While he is adept at outwitting criminals, he sometimes meets his match, particularly with Nicole Wallace, a beautiful Australian con artist and serial killer who is his intellectual equal and even manages a few times to get the better of him; she is referred to as Goren's arch-nemesis, his "White Whale". During their first encounter, Wallace researches Goren's background and throws him off guard by confronting him with details of his unhappy childhood. Wallace periodically returns to match wits with Goren, until she was supposedly murdered by Declan Gage, who had been killing the people whom he felt were holding Goren back in order to "free" him of his past. Although, five years after in 2013, Nicole reemerge as Madeline Haynes in Paris and begin her crime spree there, then was arrested for her crimes. However, she manages to escape justice by setting up the Koreans for the crime. It is later revealed that her DNA is not a match to Nicole Wallace's on file and the minister releases her from prison, meaning she most likely used forensic trickery to escape and assume a new identity.
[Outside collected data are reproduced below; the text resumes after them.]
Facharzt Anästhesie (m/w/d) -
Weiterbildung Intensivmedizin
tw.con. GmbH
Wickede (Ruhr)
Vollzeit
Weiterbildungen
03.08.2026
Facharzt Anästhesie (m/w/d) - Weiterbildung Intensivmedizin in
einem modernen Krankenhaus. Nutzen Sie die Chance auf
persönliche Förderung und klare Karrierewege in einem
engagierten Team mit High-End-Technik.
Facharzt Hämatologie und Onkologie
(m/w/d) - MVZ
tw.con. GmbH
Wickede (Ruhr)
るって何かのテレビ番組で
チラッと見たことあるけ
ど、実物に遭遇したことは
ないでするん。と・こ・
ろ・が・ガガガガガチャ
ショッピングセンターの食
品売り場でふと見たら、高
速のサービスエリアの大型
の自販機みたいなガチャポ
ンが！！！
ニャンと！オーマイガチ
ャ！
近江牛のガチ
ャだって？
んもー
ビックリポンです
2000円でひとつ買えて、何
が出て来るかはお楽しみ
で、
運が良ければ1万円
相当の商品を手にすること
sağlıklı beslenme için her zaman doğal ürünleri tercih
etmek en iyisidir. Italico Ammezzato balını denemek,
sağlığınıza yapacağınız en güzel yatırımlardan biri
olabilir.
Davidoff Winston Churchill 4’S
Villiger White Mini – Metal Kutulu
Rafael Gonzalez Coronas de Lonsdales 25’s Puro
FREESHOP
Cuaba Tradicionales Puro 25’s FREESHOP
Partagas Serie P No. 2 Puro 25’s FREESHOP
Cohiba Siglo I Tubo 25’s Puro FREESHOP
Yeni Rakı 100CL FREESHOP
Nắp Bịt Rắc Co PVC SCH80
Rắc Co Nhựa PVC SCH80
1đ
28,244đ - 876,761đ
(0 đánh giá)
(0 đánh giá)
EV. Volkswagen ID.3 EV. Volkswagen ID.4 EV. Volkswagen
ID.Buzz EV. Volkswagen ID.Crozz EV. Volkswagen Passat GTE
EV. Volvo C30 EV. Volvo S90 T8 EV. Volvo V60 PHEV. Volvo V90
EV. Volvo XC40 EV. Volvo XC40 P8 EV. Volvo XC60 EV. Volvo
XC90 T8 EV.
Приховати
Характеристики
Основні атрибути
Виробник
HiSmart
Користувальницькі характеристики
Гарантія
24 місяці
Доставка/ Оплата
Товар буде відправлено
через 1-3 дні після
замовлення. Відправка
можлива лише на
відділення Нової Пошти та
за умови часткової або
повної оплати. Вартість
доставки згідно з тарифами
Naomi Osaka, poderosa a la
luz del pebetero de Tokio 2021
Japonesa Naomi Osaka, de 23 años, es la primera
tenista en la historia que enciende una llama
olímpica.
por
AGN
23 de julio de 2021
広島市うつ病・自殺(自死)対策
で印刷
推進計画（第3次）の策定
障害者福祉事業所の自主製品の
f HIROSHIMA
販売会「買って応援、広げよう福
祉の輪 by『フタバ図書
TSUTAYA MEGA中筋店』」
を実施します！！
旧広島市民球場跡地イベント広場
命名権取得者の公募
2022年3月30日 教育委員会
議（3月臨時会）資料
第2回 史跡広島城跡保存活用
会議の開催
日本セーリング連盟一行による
Goren at first works under Captain James Deakins, and then Captain Danny Ross after Deakins retires. When Ross is murdered, Goren is suspended following a physical altercation with the killer. Eames is then promoted to Lieutenant - on the condition that she fire Goren. He resigns rather than force her into an uncomfortable position, but she ultimately resigns, as well.
The following season, however, Goren and Eames are back in their old jobs, for reasons that are never fully explained. (It is suggested, however, that their new Captain, Joseph Hannah, pulled strings to get them back on the force.) One condition of Goren's rehiring is that he undergo therapy. While he is at first uncomfortable with the idea of someone analyzing him rather than the other way around, he grows to trust his therapist, Dr. Paula Gyson, and grows both as a police officer and as a person thanks to the therapy process.
Years later, during an investigation with the NYPD's Special Victims Unit, Eames, once again promoted to Lieutenant, tells Lieutenant Olivia Benson that her partner had "moved on" from the Major Case Squad.